At Mount Sinai Memorial Parks and Mortuaries in Simi Valley, Calif., the decision to construct a natural burial site was brought about by requests from clients in the local Jewish community who were interested in the opportunity to be buried naturally.
“There’s kind of a thought in Judaism, and other religions as well, that you return to the earth from where you came.” said Randy Schwab, the general manager at Mount Sinai. “That’s why this is appealing to a lot of the public—you are literally returning to the earth.”

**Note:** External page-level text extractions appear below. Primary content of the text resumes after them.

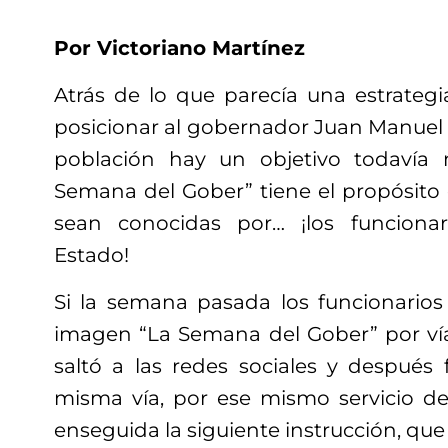
Por Victoriano Martínez
Atrás de lo que parecía una estrate
posicionar al gobernador Juan Manuel 
población hay un objetivo todavía
Semana del Gober” tiene el propósito 
sean conocidas por… ¡los funciona
Estado!
Si la semana pasada los funcionarios 
imagen “La Semana del Gober” por v
saltó a las redes sociales y después
misma vía, por ese mismo servicio de
enseguida la siguiente instrucción, que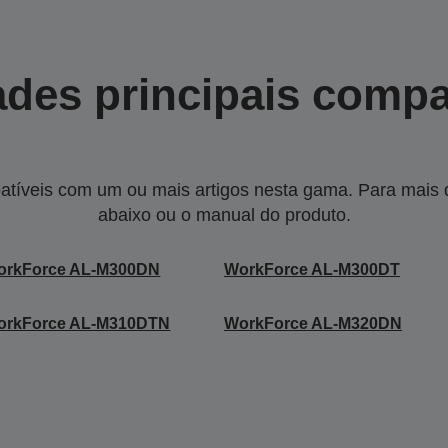
des principais compa
tíveis com um ou mais artigos nesta gama. Para mais de
abaixo ou o manual do produto.
orkForce AL-M300DN
WorkForce AL-M300DT
orkForce AL-M310DTN
WorkForce AL-M320DN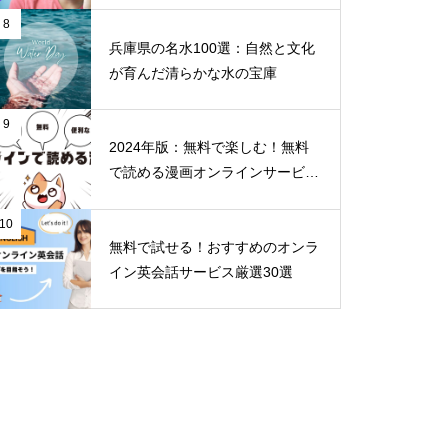
8
兵庫県の名水100選：自然と文化
が育んだ清らかな水の宝庫
9
2024年版：無料で楽しむ！無料
で読める漫画オンラインサービス
30選
10
無料で試せる！おすすめのオンラ
イン英会話サービス厳選30選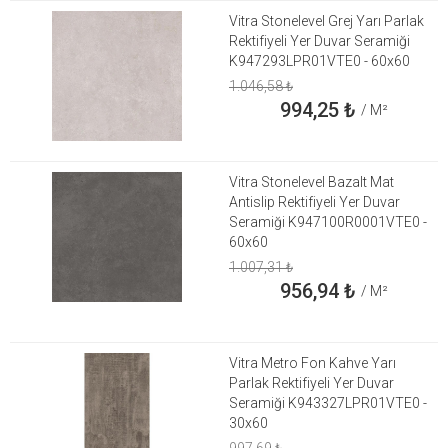
Vitra Stonelevel Grej Yarı Parlak
Rektifiyeli Yer Duvar Seramiği
K947293LPR01VTE0 - 60x60
1.046,58
₺
994,25
₺
/ M²
Vitra Stonelevel Bazalt Mat
Antislip Rektifiyeli Yer Duvar
Seramiği K947100R0001VTE0 -
60x60
1.007,31
₺
956,94
₺
/ M²
Vitra Metro Fon Kahve Yarı
Parlak Rektifiyeli Yer Duvar
Seramiği K943327LPR01VTE0 -
30x60
997,69
₺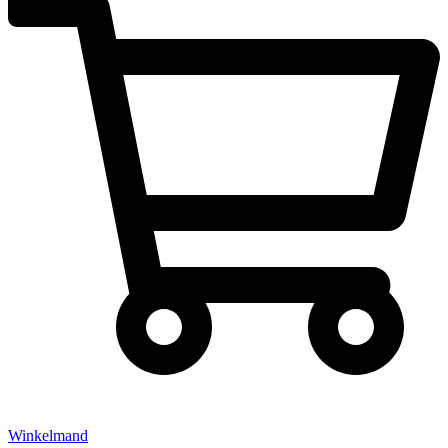
Winkelmand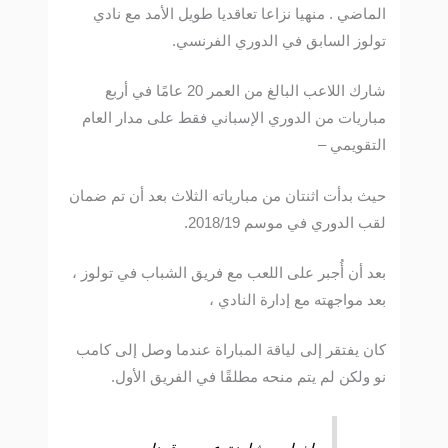
الماضي . منهيا نزاعا تعاقديا طويل الأمد مع نادي
تولوز السابق في الدوري الفرنسي.
شارك اللاعب البالغ من العمر 20 عامًا في أربع
مباريات من الدوري الإسباني فقط على مدار العام
التقويمي –
حيث بدأت اثنتان من مبارياته الثلاث بعد أن تم ضمان
لقب الدوري في موسم 2018/19.
بعد أن أُجبر على اللعب مع فريق الشباب في تولوز ،
بعد مواجهته مع إدارة النادي ،
كان يفتقر إلى لياقة المباراة عندما وصل إلى كامب
نو ولكن لم يتم منحه مطلقًا في الفريق الأول.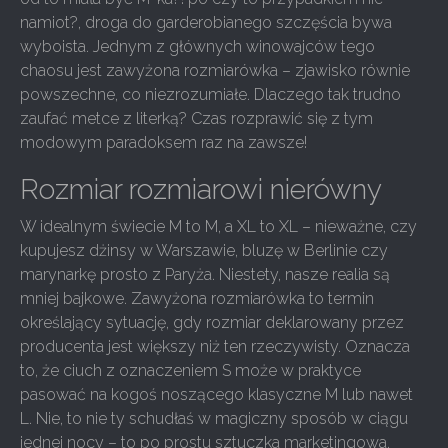
namiot?, droga do garderobianego szczęścia bywa
wyboista. Jednym z głównych winowajców tego
chaosu jest zawyżona rozmiarówka – zjawisko równie
powszechne, co niezrozumiałe. Dlaczego tak trudno
zaufać metce z literką? Czas rozprawić się z tym
modowym paradoksem raz na zawsze!
Rozmiar rozmiarowi nierówny
W idealnym świecie M to M, a XL to XL – nieważne, czy
kupujesz dżinsy w Warszawie, bluzę w Berlinie czy
marynarkę prosto z Paryża. Niestety, nasze realia są
mniej bajkowe. Zawyżona rozmiarówka to termin
określający sytuację, gdy rozmiar deklarowany przez
producenta jest większy niż ten rzeczywisty. Oznacza
to, że ciuch z oznaczeniem S może w praktyce
pasować na kogoś noszącego klasyczne M lub nawet
L. Nie, to nie ty schudłaś w magiczny sposób w ciągu
jednej nocy – to po prostu sztuczka marketingowa,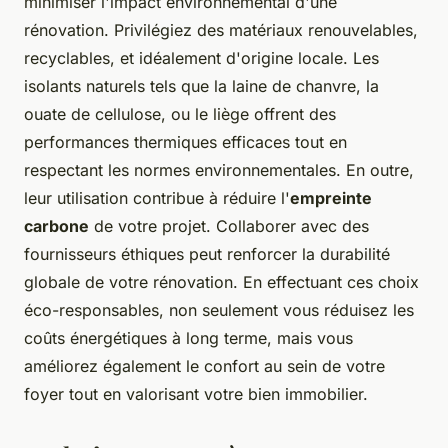
minimiser l'impact environnemental d'une
rénovation. Privilégiez des matériaux renouvelables,
recyclables, et idéalement d'origine locale. Les
isolants naturels tels que la laine de chanvre, la
ouate de cellulose, ou le liège offrent des
performances thermiques efficaces tout en
respectant les normes environnementales. En outre,
leur utilisation contribue à réduire l'
empreinte
carbone
de votre projet. Collaborer avec des
fournisseurs éthiques peut renforcer la durabilité
globale de votre rénovation. En effectuant ces choix
éco-responsables, non seulement vous réduisez les
coûts énergétiques à long terme, mais vous
améliorez également le confort au sein de votre
foyer tout en valorisant votre bien immobilier.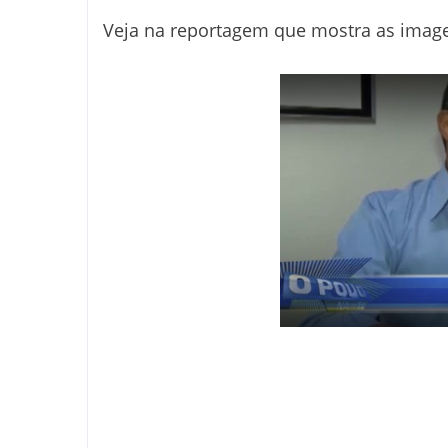
Veja na reportagem que mostra as imag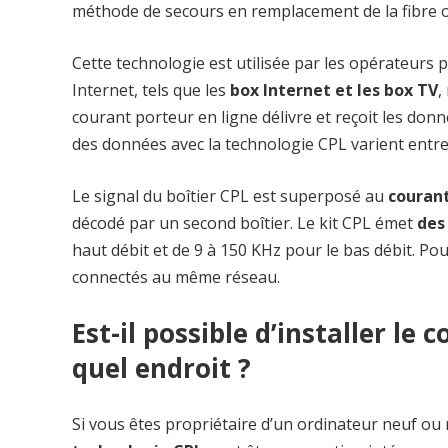
méthode de secours en remplacement de la fibre o
Cette technologie est utilisée par les opérateurs
Internet, tels que les
box Internet et les box TV
,
courant porteur en ligne délivre et reçoit les don
des données avec la technologie CPL varient entr
Le signal du boîtier CPL est superposé au
courant
décodé par un second boîtier. Le kit CPL émet
des
haut débit et de 9 à 150 KHz pour le bas débit. Po
connectés au même réseau.
Est-il possible d’installer le
quel endroit ?
Si vous êtes propriétaire d’un ordinateur neuf ou 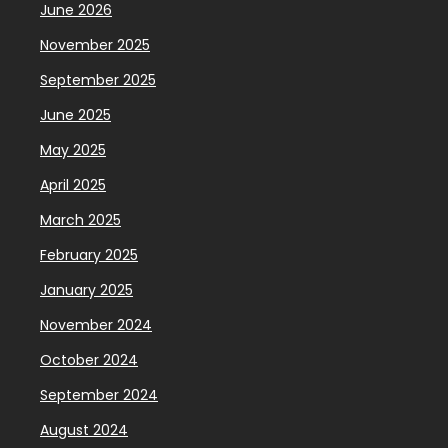
June 2026
November 2025
September 2025
June 2025
May 2025
April 2025
March 2025
February 2025
January 2025
November 2024
October 2024
September 2024
August 2024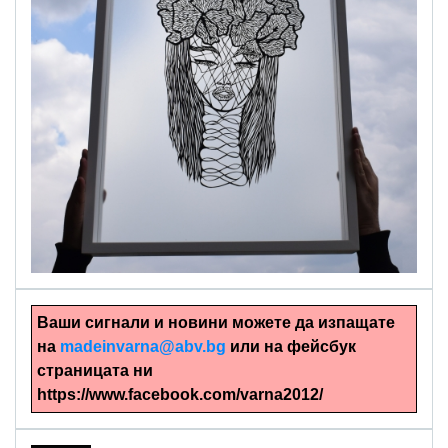
alinapapercut.com
Ръчно изрязани картини
Ваши сигнали и новини можете да изпащате
на
madeinvarna@abv.bg
или на фейсбук
страницата ни
https://www.facebook.com/varna2012/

What separates this space from the rest of the cemetery is that no concrete vaults will be used underground and no non-biodegradable caskets will be used, such as those with metal pieces. What is aboveground will also be different. They are working with landscape architects and designers to grow drought-tolerant, native California plants that fit into the landscape.
“We’re designing it because aesthetically and ecologically we believe that there should be an opportunity for people who care about this to have their wishes honored,” Schwab said. “This is a big experiment. We think it’s a worthwhile thing to try, and if it’s successful, then we’ll roll it out in other places.”
Not only do green burials allow the deceased to leave an environmentally-friendly mark on the Earth, but loved ones have a chance to find comfort in the process as well.
“Families and friends carry the body in and lower it into the grave. They fill the grave. They perform their own ceremonies around this, they direct themselves,” Webster said. “This is a very family directed event. Once people experience that one time, they go, ‘I thought I was here for the environment. I’m really here for my family.’ It’s a very powerful thing.”
Corning, who developed an appreciation and fondness for nature while growing up in a small town in Central Illinois, finds it important to consider the generations that will come after him.
“It would be nice if grandkids I never met climbed on the tree that is growing where my remains are located,” Corning said. “Having that process or a place where someone can go and experience nature, it makes the connection more alive. Humanity needs to reconnect to nature, and this is one symbolic way in which we could do that.”